Он протянул бумагу, с неуловимой ловкостью выудив её не то из мешка, не то из-за пазухи.
– Сколько раз повторял, не зови меня «своим князем», когда мы вдвоём.
Я выхватил бумагу, не скрывая нетерпения, и развернул.
– Как скажешь, князь.
Письмо слишком заняло меня, чтобы отвечать на дерзость Огарька.

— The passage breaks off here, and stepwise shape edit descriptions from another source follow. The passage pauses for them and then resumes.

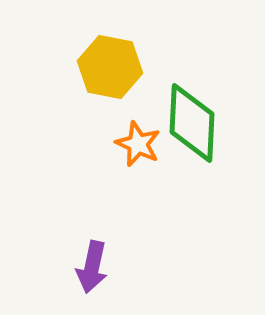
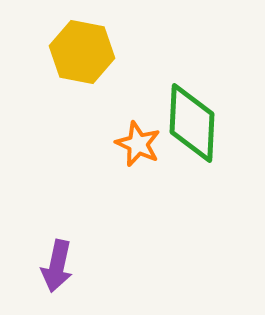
yellow hexagon: moved 28 px left, 15 px up
purple arrow: moved 35 px left, 1 px up
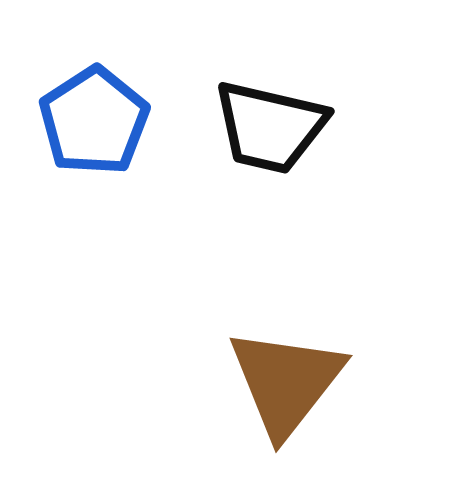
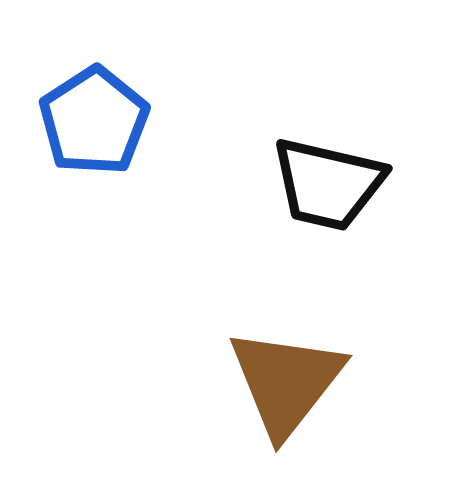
black trapezoid: moved 58 px right, 57 px down
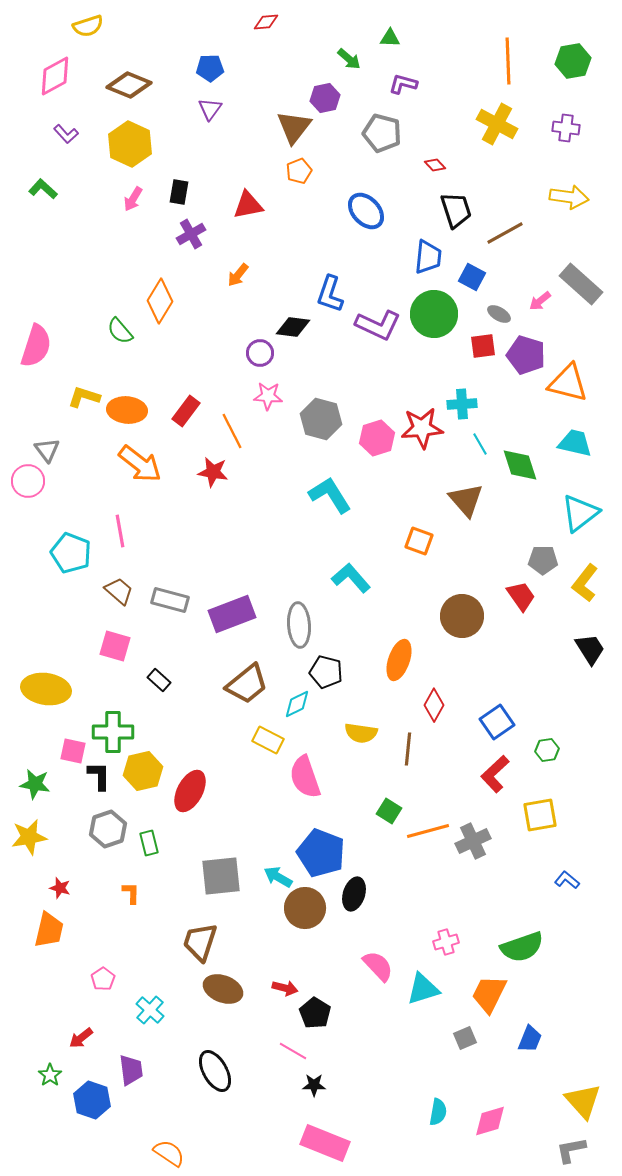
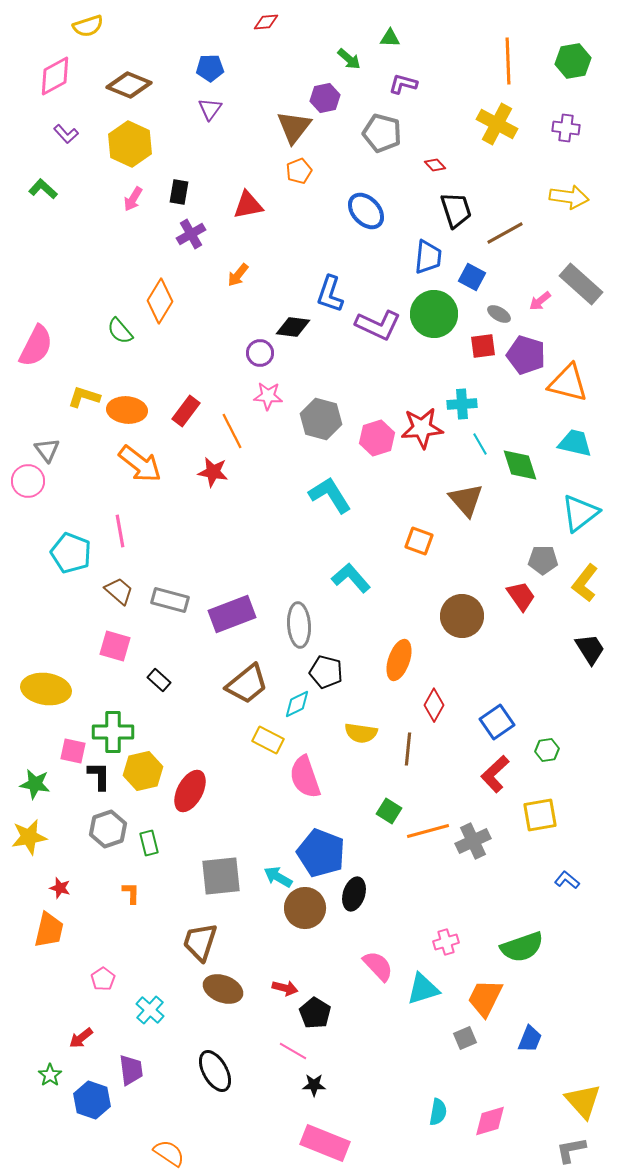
pink semicircle at (36, 346): rotated 9 degrees clockwise
orange trapezoid at (489, 994): moved 4 px left, 4 px down
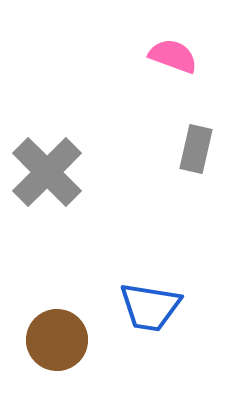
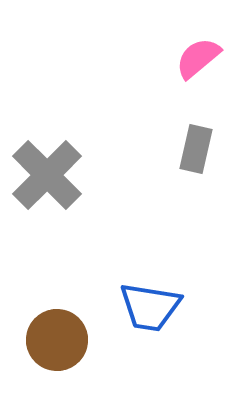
pink semicircle: moved 25 px right, 2 px down; rotated 60 degrees counterclockwise
gray cross: moved 3 px down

Писал Сахгальский тхен – предводитель одного из крупнейших степняцких племён. Наш язык давался ему тяжело, но я оценил старания, с какими он выводил буквы и подбирал слова, очевидно, не пользуясь помощью кого-либо из Княжеств. И раньше ходила молва о степняках-сахгальцах, кочующих к востоку, не признающих каменных или деревянных городов и другой еды, кроме дичи и трав, но теперь я всё чаще слышал о них. Кто знает, быть может, их тоже привлекала мнимая сиротливая беспомощность Холмолесского, оставшегося без законного князя? Я едва сдержал усмешку, представив тхена в моём тереме и утверждающим, будто он – очередной самозваный сын Страстогора.
Я выдохнул, когда понял, что в письме – не объявление войны и не требование оставить княжество, а простое предложение о переговорах. Конечно, это прибавило тревоги: все знают о хитрости и дальновидности степняков, но раз уж я выдержал пять зим давления со стороны четверых князей и княгини, то что мне единственный тхен?
– Ты не сломал печать, – заметил я, сворачивая письмо и убирая за пазуху.
Огарёк перекинул длинные смоляные волосы за спину. Если я предпочитал перевязывать волосы ремешком в хвост, то Огарёк упрямо носил распущенные патлы. Мальчишка, что с него взять.